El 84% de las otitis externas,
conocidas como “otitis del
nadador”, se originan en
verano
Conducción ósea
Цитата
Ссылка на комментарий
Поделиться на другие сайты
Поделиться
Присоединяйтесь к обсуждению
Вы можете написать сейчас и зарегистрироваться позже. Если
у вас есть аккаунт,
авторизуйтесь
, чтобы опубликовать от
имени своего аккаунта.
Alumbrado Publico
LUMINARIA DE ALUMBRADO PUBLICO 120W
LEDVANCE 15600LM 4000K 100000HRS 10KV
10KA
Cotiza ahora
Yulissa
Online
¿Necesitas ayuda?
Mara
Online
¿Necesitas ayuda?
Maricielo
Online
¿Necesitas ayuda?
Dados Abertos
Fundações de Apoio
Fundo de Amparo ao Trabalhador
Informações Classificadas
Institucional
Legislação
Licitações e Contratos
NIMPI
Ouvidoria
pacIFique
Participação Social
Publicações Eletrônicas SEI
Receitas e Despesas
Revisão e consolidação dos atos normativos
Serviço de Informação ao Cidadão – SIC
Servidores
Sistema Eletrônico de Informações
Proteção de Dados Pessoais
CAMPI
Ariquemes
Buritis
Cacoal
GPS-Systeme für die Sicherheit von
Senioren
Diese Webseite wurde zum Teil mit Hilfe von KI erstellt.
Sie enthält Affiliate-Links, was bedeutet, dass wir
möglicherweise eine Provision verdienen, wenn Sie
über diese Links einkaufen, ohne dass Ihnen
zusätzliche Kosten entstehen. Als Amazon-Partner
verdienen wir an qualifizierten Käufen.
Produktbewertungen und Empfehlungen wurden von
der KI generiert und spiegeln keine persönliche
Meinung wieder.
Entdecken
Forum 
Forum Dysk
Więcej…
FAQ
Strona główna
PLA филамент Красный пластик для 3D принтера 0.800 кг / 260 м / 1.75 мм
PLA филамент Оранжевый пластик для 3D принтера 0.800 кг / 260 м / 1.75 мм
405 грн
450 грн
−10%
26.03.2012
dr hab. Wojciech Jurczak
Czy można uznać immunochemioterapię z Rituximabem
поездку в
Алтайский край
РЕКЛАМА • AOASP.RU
= = = =
> **Exercise brief**
Copy the stretch of the records above that runs from the line with "Поделиться на другие сайты" through the line with "über diese Links einkaufen, ohne dass Ihnen". Both end lines belong in the copy, and nothing else does.

> **Response to this task**
Поделиться на другие сайты
Поделиться
Присоединяйтесь к обсуждению
Вы можете написать сейчас и зарегистрироваться позже. Если
у вас есть аккаунт,
авторизуйтесь
, чтобы опубликовать от
имени своего аккаунта.
Alumbrado Publico
LUMINARIA DE ALUMBRADO PUBLICO 120W
LEDVANCE 15600LM 4000K 100000HRS 10KV
10KA
Cotiza ahora
Yulissa
Online
¿Necesitas ayuda?
Mara
Online
¿Necesitas ayuda?
Maricielo
Online
¿Necesitas ayuda?
Dados Abertos
Fundações de Apoio
Fundo de Amparo ao Trabalhador
Informações Classificadas
Institucional
Legislação
Licitações e Contratos
NIMPI
Ouvidoria
pacIFique
Participação Social
Publicações Eletrônicas SEI
Receitas e Despesas
Revisão e consolidação dos atos normativos
Serviço de Informação ao Cidadão – SIC
Servidores
Sistema Eletrônico de Informações
Proteção de Dados Pessoais
CAMPI
Ariquemes
Buritis
Cacoal
GPS-Systeme für die Sicherheit von
Senioren
Diese Webseite wurde zum Teil mit Hilfe von KI erstellt.
Sie enthält Affiliate-Links, was bedeutet, dass wir
möglicherweise eine Provision verdienen, wenn Sie
über diese Links einkaufen, ohne dass Ihnen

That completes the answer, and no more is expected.